Although monks and nuns are becoming a thing of the past in the Western world, in India the tradition of renunciation is alive and strong. India’s ascetics are a particular type of yogi called a sadhu. These men and women give up their home and possessions and live in ashrams or wander from place to place. They wear the simplest clothing in only one color, a basic sarong, tunic and turban, most commonly in orange, but also in other “flower colors” – red, yellow and white – symbolizing the blossoming of their souls. Rare sects wear black. during two previous journeys to India I had seen only a handful of black robed sadhus, but here at Kunya Kumari there were hordes more than I had ever seen before.
After the sun had risen we learned why. These men and women were not in fact sadhus – they were regular members of society who had taken an oath to spend 45 days as a sadhu: the committed to sleeping on the bare floor, taking a leave of absence from their jobs, vowing no sensual contact with their spouses, no alcohol, cigarettes or meat, and eating very simple food. Rising before dawn and other rituals were part of the process. We were explained all of this by an unlikely looking attorney dressed in a black sarong – we would never have guessed his usual identity.
“It’s almost over,” he said, “I’ve lost 20 pounds, my digestive issues have cleared up and I am sleeping like a baby. It’s been hard but I would highly recommend the process.”

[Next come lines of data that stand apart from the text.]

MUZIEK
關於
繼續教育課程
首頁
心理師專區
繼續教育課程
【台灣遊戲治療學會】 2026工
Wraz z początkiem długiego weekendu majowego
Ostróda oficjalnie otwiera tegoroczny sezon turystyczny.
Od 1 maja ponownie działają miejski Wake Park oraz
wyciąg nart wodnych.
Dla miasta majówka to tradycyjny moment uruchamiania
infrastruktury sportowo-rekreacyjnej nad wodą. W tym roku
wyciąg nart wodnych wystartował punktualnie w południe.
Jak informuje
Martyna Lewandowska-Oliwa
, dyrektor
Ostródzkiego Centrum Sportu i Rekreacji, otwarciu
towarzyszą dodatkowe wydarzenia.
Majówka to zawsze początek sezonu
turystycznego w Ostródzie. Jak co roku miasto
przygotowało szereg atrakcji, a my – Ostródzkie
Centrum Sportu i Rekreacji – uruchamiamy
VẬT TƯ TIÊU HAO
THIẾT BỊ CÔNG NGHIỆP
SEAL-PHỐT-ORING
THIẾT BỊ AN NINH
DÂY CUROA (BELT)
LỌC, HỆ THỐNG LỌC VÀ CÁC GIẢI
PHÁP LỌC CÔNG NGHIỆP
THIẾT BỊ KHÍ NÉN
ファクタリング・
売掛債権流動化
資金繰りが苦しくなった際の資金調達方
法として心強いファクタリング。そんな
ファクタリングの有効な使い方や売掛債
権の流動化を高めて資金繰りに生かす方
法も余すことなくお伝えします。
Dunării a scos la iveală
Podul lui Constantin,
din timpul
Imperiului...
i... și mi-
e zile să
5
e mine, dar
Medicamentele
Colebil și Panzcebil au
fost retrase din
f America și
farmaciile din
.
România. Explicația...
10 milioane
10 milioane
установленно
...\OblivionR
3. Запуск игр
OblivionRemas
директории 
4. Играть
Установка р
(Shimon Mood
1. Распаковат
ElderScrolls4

What a great idea, I thought. Wouldn’t a tradition such as short-term renunciation for the urban professional be useful in our society?
We wiled away the day mingling with the many pilgrims, exploring the temples and people. At sunset we were back in place, along with thousands of other pilgrims, to complete the cycle of the sun as it was swallowed up by the Arabian Sea.
And thus our trip ended under the fading light of our closest star, fully enveloped in the epic atmosphere of South India. We had been through rites and rituals of our own, donned strange garb, left the comforts of home behind, danced up a storm and emerged transformed, already hoping to return one day to the Motherland of India.